What you are asked to do —
The lines below that include "septic" are to be found and copied.

________________________________________

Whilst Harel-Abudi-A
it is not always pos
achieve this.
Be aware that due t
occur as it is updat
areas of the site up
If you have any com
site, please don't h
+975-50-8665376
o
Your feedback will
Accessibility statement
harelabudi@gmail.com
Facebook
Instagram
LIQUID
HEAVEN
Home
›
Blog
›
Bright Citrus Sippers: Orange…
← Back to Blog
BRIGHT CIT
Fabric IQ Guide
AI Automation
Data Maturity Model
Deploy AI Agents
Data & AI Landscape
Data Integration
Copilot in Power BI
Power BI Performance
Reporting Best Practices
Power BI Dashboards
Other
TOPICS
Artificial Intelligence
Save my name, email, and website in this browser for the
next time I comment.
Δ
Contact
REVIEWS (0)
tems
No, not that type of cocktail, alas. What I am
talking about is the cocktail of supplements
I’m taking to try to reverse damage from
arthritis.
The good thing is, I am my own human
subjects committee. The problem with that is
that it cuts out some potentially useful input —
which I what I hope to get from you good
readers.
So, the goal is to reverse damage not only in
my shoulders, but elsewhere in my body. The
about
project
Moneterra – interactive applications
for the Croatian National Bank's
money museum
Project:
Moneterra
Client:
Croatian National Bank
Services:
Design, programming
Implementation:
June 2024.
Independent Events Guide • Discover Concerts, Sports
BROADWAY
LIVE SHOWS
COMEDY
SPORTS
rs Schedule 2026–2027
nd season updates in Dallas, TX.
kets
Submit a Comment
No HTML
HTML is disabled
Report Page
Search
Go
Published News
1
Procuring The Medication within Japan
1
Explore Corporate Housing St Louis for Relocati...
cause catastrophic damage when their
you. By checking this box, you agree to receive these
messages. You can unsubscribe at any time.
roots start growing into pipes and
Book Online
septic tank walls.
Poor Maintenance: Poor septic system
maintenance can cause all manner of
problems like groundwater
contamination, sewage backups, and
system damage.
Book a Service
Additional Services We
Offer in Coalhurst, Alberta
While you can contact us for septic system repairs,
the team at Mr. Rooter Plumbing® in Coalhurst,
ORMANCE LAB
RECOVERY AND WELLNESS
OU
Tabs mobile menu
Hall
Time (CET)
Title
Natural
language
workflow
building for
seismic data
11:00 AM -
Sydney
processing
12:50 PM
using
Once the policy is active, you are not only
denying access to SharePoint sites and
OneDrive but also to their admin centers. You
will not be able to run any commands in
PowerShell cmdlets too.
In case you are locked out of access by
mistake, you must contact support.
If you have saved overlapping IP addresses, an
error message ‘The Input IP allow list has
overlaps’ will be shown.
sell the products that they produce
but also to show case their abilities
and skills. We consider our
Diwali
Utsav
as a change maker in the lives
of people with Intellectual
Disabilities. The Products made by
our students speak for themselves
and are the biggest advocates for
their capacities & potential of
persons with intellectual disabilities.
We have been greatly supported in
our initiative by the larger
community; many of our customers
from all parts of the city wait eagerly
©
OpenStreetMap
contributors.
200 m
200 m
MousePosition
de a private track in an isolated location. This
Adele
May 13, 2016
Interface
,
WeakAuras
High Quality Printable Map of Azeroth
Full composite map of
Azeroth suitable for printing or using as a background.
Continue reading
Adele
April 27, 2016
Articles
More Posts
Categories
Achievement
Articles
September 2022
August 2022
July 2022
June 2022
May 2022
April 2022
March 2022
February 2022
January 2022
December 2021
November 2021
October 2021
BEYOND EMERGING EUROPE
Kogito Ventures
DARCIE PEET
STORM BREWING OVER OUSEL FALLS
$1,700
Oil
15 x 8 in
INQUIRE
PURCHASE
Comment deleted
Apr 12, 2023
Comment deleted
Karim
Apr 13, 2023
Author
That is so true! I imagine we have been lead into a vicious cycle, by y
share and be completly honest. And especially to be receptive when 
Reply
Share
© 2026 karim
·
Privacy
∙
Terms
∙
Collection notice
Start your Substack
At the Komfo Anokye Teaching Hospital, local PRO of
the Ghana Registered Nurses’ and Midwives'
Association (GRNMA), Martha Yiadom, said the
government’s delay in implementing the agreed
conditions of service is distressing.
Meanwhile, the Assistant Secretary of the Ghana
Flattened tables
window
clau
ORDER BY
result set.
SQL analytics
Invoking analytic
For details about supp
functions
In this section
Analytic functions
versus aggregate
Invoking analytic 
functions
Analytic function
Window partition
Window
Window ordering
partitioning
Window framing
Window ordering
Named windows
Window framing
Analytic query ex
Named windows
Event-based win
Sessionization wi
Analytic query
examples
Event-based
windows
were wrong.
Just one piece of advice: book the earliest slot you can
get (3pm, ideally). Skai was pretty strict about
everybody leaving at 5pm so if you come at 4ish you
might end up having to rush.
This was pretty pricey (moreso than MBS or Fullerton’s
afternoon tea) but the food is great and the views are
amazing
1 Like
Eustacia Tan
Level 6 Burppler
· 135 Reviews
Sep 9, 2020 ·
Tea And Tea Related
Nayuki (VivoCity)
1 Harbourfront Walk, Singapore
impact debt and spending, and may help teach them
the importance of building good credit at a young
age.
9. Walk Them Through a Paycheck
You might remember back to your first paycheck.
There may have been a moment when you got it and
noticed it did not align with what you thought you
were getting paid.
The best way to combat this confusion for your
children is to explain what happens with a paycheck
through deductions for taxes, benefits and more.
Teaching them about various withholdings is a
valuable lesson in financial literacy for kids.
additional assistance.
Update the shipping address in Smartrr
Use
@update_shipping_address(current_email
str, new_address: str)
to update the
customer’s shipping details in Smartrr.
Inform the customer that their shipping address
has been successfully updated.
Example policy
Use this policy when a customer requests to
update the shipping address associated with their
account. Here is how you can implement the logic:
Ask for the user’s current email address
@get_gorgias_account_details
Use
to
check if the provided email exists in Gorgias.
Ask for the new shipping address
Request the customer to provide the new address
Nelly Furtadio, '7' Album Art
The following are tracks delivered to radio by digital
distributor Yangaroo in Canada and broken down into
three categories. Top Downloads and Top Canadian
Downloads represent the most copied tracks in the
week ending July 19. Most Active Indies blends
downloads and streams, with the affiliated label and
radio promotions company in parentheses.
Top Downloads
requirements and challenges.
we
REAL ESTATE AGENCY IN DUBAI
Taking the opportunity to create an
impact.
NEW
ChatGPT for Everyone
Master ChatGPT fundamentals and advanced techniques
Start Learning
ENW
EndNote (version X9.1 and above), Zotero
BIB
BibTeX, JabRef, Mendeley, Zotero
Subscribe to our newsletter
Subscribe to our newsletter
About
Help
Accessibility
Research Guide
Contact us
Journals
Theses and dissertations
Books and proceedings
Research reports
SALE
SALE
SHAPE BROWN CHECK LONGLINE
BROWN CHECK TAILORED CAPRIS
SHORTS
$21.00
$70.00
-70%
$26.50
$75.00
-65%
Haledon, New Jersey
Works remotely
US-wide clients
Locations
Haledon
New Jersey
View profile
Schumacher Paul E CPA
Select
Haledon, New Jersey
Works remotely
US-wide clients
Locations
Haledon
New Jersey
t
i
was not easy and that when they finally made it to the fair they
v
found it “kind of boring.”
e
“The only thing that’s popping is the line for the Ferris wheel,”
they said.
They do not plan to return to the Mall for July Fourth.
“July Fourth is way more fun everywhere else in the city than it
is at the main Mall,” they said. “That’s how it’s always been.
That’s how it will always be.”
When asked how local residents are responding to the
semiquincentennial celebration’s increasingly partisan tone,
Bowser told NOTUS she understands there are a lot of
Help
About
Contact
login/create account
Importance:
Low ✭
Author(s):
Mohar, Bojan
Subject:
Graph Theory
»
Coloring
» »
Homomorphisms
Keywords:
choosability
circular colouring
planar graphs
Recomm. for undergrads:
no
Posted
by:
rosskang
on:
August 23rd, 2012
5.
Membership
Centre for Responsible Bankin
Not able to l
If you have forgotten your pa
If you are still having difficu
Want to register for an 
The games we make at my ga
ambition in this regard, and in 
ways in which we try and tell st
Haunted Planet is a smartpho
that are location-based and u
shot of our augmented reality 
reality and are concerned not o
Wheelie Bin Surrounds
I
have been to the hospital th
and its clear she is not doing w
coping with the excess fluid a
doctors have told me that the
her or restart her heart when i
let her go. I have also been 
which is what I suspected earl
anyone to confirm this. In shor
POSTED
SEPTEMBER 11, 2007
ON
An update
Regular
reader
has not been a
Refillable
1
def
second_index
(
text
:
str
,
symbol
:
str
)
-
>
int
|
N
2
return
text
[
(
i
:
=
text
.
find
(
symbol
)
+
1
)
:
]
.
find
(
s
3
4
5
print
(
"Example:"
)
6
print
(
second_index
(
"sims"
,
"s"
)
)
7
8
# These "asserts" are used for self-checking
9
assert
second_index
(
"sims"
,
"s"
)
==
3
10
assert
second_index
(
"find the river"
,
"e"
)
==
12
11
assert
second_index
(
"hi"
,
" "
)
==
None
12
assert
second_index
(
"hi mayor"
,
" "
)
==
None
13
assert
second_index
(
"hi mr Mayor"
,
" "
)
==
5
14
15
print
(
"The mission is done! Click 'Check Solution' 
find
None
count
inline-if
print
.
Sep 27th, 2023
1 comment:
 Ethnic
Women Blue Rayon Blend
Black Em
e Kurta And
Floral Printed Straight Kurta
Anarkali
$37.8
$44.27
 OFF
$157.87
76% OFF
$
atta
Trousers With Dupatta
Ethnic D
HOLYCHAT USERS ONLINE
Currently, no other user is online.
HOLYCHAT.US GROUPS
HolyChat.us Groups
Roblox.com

________________________________________

Written answer —
septic tank walls.
Poor Maintenance: Poor septic system
While you can contact us for septic system repairs,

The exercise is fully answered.